Collected data:
━━━
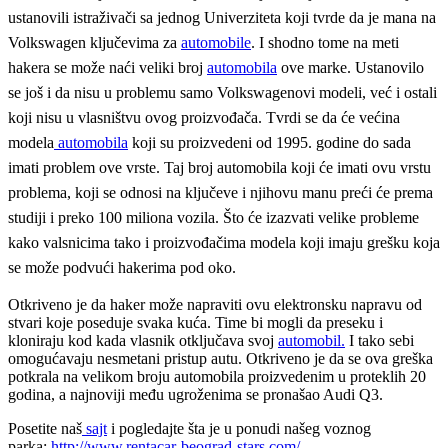
ustanovili istraživači sa jednog Univerziteta koji tvrde da je mana na
Volkswagen ključevima za
automobile
. I shodno tome na meti
hakera se može naći veliki broj
automobila
ove marke. Ustanovilo
se još i da nisu u problemu samo Volkswagenovi modeli, već i ostali
koji nisu u vlasništvu ovog proizvođača. Tvrdi se da će većina
modela
automobila
koji su proizvedeni od 1995. godine do sada
imati problem ove vrste. Taj broj automobila koji će imati ovu vrstu
problema, koji se odnosi na ključeve i njihovu manu preći će prema
studiji i preko 100 miliona vozila. Što će izazvati velike probleme
kako valsnicima tako i proizvođačima modela koji imaju grešku koja
se može podvući hakerima pod oko.
Otkriveno je da haker može napraviti ovu elektronsku napravu od
stvari koje poseduje svaka kuća. Time bi mogli da preseku i
kloniraju kod kada vlasnik otključava svoj
automobil.
I tako sebi
omogućavaju nesmetani pristup autu. Otkriveno je da se ova greška
potkrala na velikom broju automobila proizvedenim u proteklih 20
godina, a najnoviji među ugroženima se pronašao Audi Q3.
Posetite naš
sajt
i pogledajte šta je u ponudi našeg voznog
parka:
http://www.rentacar-beograd-stars.com/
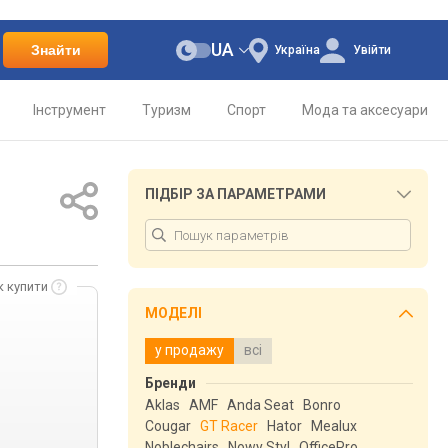
UA
Знайти
Україна
Увійти
Інструмент
Туризм
Спорт
Мода та аксесуари
ПІДБІР ЗА ПАРАМЕТРАМИ
к купити
МОДЕЛІ
у продажу
всі
Бренди
Aklas
AMF
Anda Seat
Bonro
Cougar
GT Racer
Hator
Mealux
Noblechairs
Nowy Styl
OfficePro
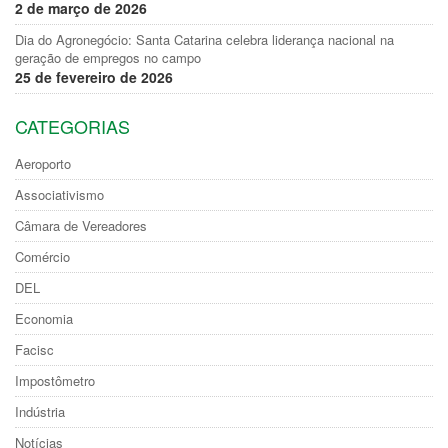
2 de março de 2026
Dia do Agronegócio: Santa Catarina celebra liderança nacional na
geração de empregos no campo
25 de fevereiro de 2026
CATEGORIAS
Aeroporto
Associativismo
Câmara de Vereadores
Comércio
DEL
Economia
Facisc
Impostômetro
Indústria
Notícias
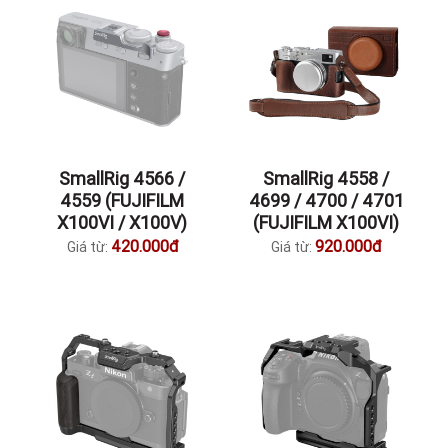
SmallRig 4566 /
SmallRig 4558 /
4559 (FUJIFILM
4699 / 4700 / 4701
X100VI / X100V)
(FUJIFILM X100VI)
420.000đ
920.000đ
Giá từ:
Giá từ:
━━━
WHAT IS BEING ASKED = Restate the records above in full and word for word, but do not carry over any pictures.

EXERCISE SOLUTION =
ustanovili istraživači sa jednog Univerziteta koji tvrde da je mana na
Volkswagen ključevima za
automobile
. I shodno tome na meti
hakera se može naći veliki broj
automobila
ove marke. Ustanovilo
se još i da nisu u problemu samo Volkswagenovi modeli, već i ostali
koji nisu u vlasništvu ovog proizvođača. Tvrdi se da će većina
modela
automobila
koji su proizvedeni od 1995. godine do sada
imati problem ove vrste. Taj broj automobila koji će imati ovu vrstu
problema, koji se odnosi na ključeve i njihovu manu preći će prema
studiji i preko 100 miliona vozila. Što će izazvati velike probleme
kako valsnicima tako i proizvođačima modela koji imaju grešku koja
se može podvući hakerima pod oko.
Otkriveno je da haker može napraviti ovu elektronsku napravu od
stvari koje poseduje svaka kuća. Time bi mogli da preseku i
kloniraju kod kada vlasnik otključava svoj
automobil.
I tako sebi
omogućavaju nesmetani pristup autu. Otkriveno je da se ova greška
potkrala na velikom broju automobila proizvedenim u proteklih 20
godina, a najnoviji među ugroženima se pronašao Audi Q3.
Posetite naš
sajt
i pogledajte šta je u ponudi našeg voznog
parka:
http://www.rentacar-beograd-stars.com/
UA
Знайти
Україна
Увійти
Інструмент
Туризм
Спорт
Мода та аксесуари
ПІДБІР ЗА ПАРАМЕТРАМИ
к купити
МОДЕЛІ
у продажу
всі
Бренди
Aklas
AMF
Anda Seat
Bonro
Cougar
GT Racer
Hator
Mealux
Noblechairs
Nowy Styl
OfficePro
2 de março de 2026
Dia do Agronegócio: Santa Catarina celebra liderança nacional na
geração de empregos no campo
25 de fevereiro de 2026
CATEGORIAS
Aeroporto
Associativismo
Câmara de Vereadores
Comércio
DEL
Economia
Facisc
Impostômetro
Indústria
Notícias
SmallRig 4566 /
SmallRig 4558 /
4559 (FUJIFILM
4699 / 4700 / 4701
X100VI / X100V)
(FUJIFILM X100VI)
420.000đ
920.000đ
Giá từ:
Giá từ:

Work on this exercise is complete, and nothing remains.